4.Jamur dengan bukti sensitivitas iklim sedang


4.1. Misetoma

Mycetoma adalah NTD yang menyebabkan penyakit inflamasi kronis, granulomatosa,


progresif pada kulit dan jaringan subkutan setelah inokulasi traumatis organisme penyebab.
Orang dengan alas kaki yang tidak memadai dan mereka yang bekerja di luar ruangan
sangat berisiko tinggi. Mycetoma dapat disebabkan oleh jamur ( eumycetes ) atau bakteri
( actinomycetes ), mengakibatkan eumycetoma atau actinomyce toma , masing-masing
[36]. Lesi biasanya dimulai sebagai nodul progresif yang tidak nyeri di tempat trauma,
paling sering pada ekstremitas bawah.

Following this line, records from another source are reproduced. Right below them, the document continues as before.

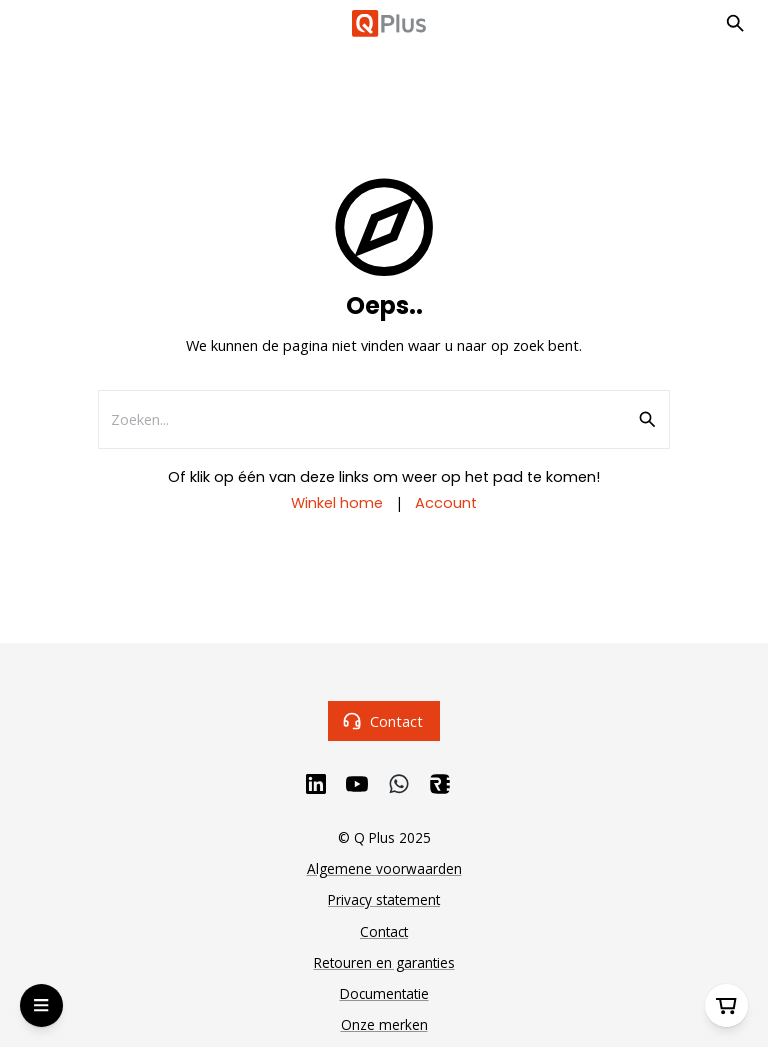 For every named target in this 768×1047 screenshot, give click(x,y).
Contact (383, 720)
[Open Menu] (41, 1005)
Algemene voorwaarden (384, 868)
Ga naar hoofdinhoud (104, 37)
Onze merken (384, 1024)
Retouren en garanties (384, 962)
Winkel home (337, 503)
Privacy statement (384, 899)
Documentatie (384, 993)
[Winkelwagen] (726, 1005)
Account (446, 503) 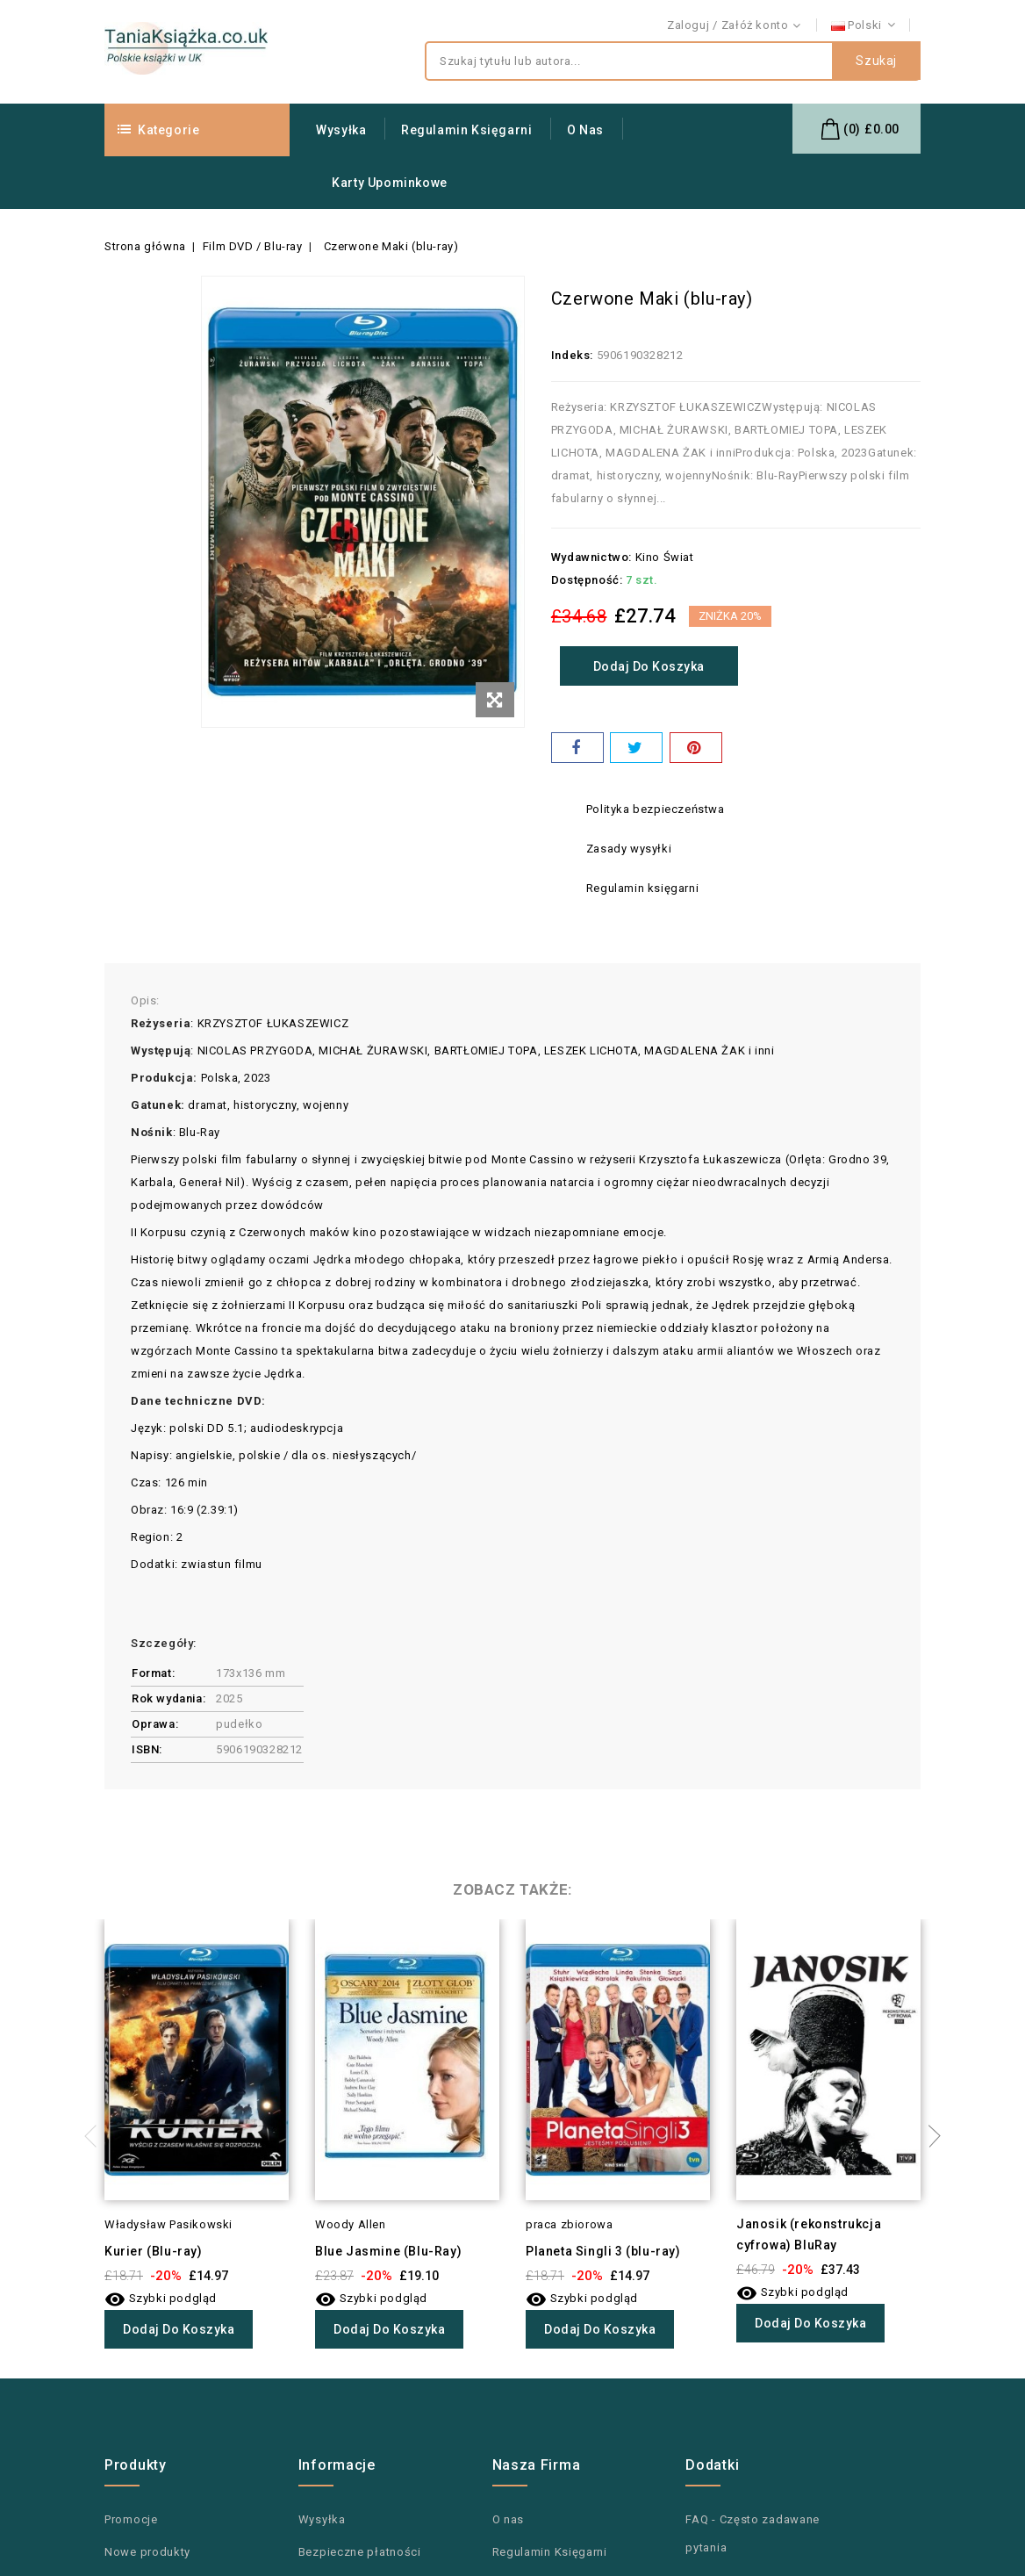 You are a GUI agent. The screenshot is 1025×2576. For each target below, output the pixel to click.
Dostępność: (587, 579)
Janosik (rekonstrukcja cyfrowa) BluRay (808, 2234)
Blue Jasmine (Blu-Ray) (388, 2251)
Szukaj (876, 61)
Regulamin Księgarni (466, 130)
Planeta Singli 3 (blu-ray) (603, 2251)
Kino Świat (664, 557)
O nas (585, 130)
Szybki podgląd (160, 2298)
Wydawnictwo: (591, 557)
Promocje (131, 2519)
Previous (95, 2136)
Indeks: (572, 355)
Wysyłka (341, 130)
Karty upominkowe (390, 183)
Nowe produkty (147, 2551)
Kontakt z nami (879, 25)
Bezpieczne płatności (359, 2551)
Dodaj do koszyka (651, 666)
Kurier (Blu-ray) (153, 2251)
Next (929, 2136)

Sebuah misetoma berkembang penuh ditandai
dengan trias klasik tumefaksi, pengeringan sinus, dan kehadiran butir (Gbr. 3) [37]. Infeksi
dapat menyebar ke struktur subkutan termasuk tulang, mengakibatkan deformitas dan
hilangnya fungsi dengan implikasi sosial dan ekonomi yang serius [36].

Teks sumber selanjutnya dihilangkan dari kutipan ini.